Katherine Bakhoum Tisne

Vingt six nouvelles œuvres de Katherine Bakhoum Tisné

Approchez-vous. Penchez-vous au dessus des cordes tressées qui protègent ces toiles. Fermez les yeux, puis rouvrez les. Vous entendrez le bruissement des robes et le vent dans le sable, vous pourrez imaginer le pastel qui crisse. L’art n’est jamais chaste, la peinture de Katherine Tisné nous dit qu’il est parfois discret.

Pour ses pastels, Katherine Tisné n’a pas recours à des huiles exigeantes, des acryliques criardes. Elle procède par touches rapides, des touches couvrantes, éclatantes, frémissantes, stimulantes, et toujours tendres.

Veillez à ce qui se passe derrière une toile, écoutez un chuchotement, un murmure, chaque tableau est une invitation, chaque pastel devient métaphore, incarne le travail de l’artiste. Et maintenant, dépêchez-vous , les personnages vous emportent, ne soyez pas en retard – d’autres sont venus avant vous, à l’heure, ils ont eu la chance de trouver ce qui les conduit au cœur même des tableaux.. Une douzaine ici, une dizaine là, qui explorent et touchent la terre , le ciel, puis s’égarent et retrouvent leur route, la légèreté de leur propre rêve.
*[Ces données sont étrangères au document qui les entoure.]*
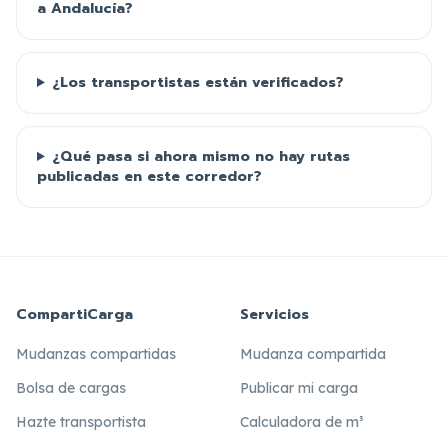
a Andalucía?
¿Los transportistas están verificados?
¿Qué pasa si ahora mismo no hay rutas
publicadas en este corredor?
CompartiCarga
Servicios
Mudanzas compartidas
Mudanza compartida
Bolsa de cargas
Publicar mi carga
Hazte transportista
Calculadora de m³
En anglais, les whispering galleries sont des miracles acoustiques : sans voir quiconque, on peut tout entendre de l’autre côté d’une cathédrale, d’un palais. Les tableaux de Katherine Tisné évoquent ces whispering galleries et lèvent le voile sur leurs secrets : la suivante d’un palais pourrait avancer dans la lumière et dirait peut-être : Psitt… je l’ai vu avec elle dans le jardin, il lui tendait une grappe de raisin… Peut-être ou peut-être pas, n’est-ce pas le secret qui compte ? Ailleurs, un voyageur tournoie dans le lointain, un bonze retient l’attention et ponctue un texte, des touffes d’arbres scandent la ligne d’un horizon qui bourdonne. Les corps sont des lettres, ou seraient-ils des étoiles que nos yeux transforment en constellations ? Dans les portraits orientaux, envoûtants sous le masque de la beauté, le regard parle du désir. Le langage et les étoiles ont au fond la même source.
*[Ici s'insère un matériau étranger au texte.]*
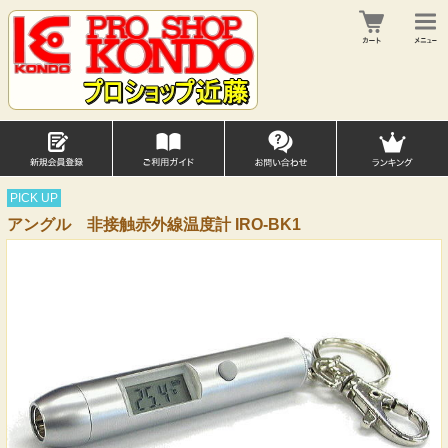
PICK UP
アングル 非接触赤外線温度計 IRO-BK1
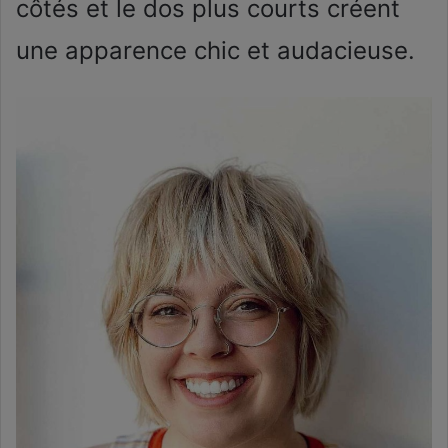
côtés et le dos plus courts créent
une apparence chic et audacieuse.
Chez Katherine Tisné, un son, perceptible, fait miroiter les couleurs et les formes – couleurs qui gardent l’empreinte du plâtre sur les vieux murs, formes renaissantes, qui vibrent de leur origine. Les personnages dansent, les voix chantent, la peinture de Katherine Tisné rend possibles toutes ces métamorphoses. Elle a l’ambition intime de guider des allers – retours entre un monde perdu et un monde à découvrir.

Enfin, refaites le tour de la galerie dans un sens,puis dans l’autre. Souvenez-vous, et oubliez, vous aurez des sensations entièrement nouvelles, le ciel va s’ouvrir, et avec lui, la terre. Bienvenue au firmament de Katherine Tisné . Un petit triomphe, ainsi j’aimerais l’appeler.